Yeman Crippa is rolling into the British capital with all the subtlety of a jet engine on take‑off, and—spoiler alert—he’s determined to leave a scorch mark on the tarmac.

With the London Marathon fast approaching (Sunday, 27 April 2025), Europe’s reigning half‑marathon monarch has traded home comforts for snow‑capped climbs, sea‑spray miles, and the thin air of Kenya in a quest to carve a fresh personal best.

From Trentino’s Snowdrifts to the Algarve’s Sea Breeze

Crippa’s winter opened on a postcard: Alpine valleys near Trentino, altitude low, temperature lower, mileage high.
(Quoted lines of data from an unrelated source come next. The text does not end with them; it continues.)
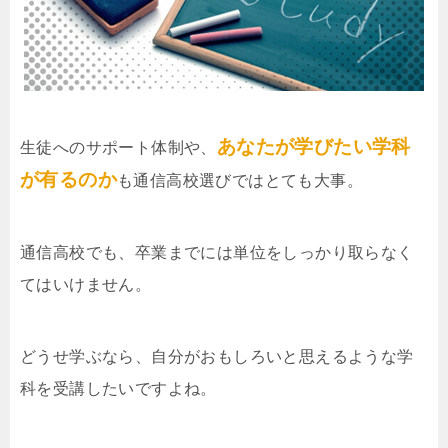
あなたが学びたい学科
生徒へのサポート体制や、
が有るのか
も通信高校選びではとても大事。
通信高校でも、卒業までには単位をしっかり取らなく
てはいけません。
どうせ学ぶなら、自分がおもしろいと思えるような学
科を受講したいですよね。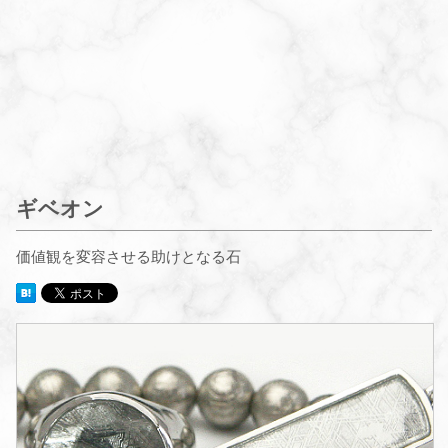
ギベオン
価値観を変容させる助けとなる石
No sooner had the snow crunched under his spikes than he decamped to Portugal’s Algarve in mid‑January, where “easy” days meant 10 km shake‑outs at 4’10″–4’20” per km and weeks floated between 150 km and 200 km. Those numbers would cause most mortals to call a taxi—but for Yeman Crippa, they were just the warm‑up.
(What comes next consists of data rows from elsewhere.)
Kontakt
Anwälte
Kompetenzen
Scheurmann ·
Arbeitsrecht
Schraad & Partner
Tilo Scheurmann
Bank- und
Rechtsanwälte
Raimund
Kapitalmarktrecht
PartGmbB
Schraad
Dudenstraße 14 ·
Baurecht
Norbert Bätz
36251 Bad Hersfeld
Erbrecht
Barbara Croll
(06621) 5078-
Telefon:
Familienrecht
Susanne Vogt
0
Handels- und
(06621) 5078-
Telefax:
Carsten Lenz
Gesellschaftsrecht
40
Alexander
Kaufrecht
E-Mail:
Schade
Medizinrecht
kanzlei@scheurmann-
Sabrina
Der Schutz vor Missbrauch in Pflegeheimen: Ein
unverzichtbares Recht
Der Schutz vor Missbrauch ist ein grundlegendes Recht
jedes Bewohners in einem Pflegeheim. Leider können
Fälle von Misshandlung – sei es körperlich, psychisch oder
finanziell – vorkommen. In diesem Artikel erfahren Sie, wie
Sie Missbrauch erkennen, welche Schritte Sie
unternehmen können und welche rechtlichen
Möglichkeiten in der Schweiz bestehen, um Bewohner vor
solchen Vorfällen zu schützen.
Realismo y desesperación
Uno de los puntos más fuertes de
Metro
A High‑Speed Dress Rehearsal in Barcelona

Despite a fussy stomach, Crippa rattled off the Barcelona Half Marathon in 59:56—only half a minute shy of his lifetime best.

His Amazfit Cheetah confirmed an eye‑popping 2’50” split pace with GPS accuracy tighter than a drum, missing just two metres per kilometre. One man’s discomfort, it turns out, is another man’s sub‑60.

Shifting Gears: Brutal Long Runs & Relentless Intervals

Back from Barcelona, the schedule morphed into a metronome of agony and artistry:

  • Long‑run surges—40 km of chess‑like pace changes, stringing together 20 km at 3’12”, bursts to 2’55”, and “recovery” kilometres that would still beat most club runners’ PBs.
  • Lactate‑laced ladders—25 km carved into shrinking blocks (6 + 5 + 4 + 3 + 3) with each slice faster than the last, dipping to 2’50”.
  • 2,000-metre repeats—six reps sliding from 3’14” to a vicious 2’54”, because why finish gently when you can finish gasping?

Mileage ballooned to 200 km per week, proving endurance is built on repetition—and a touch of masochism.

Altitude Roulette: Welcome to 2 100 m

YEMAN CRIPPA Running Schedule

March meant Kenya’s Uasin Gishu County, where Crippa needed five days to persuade his lungs the oxygen ration was non‑negotiable.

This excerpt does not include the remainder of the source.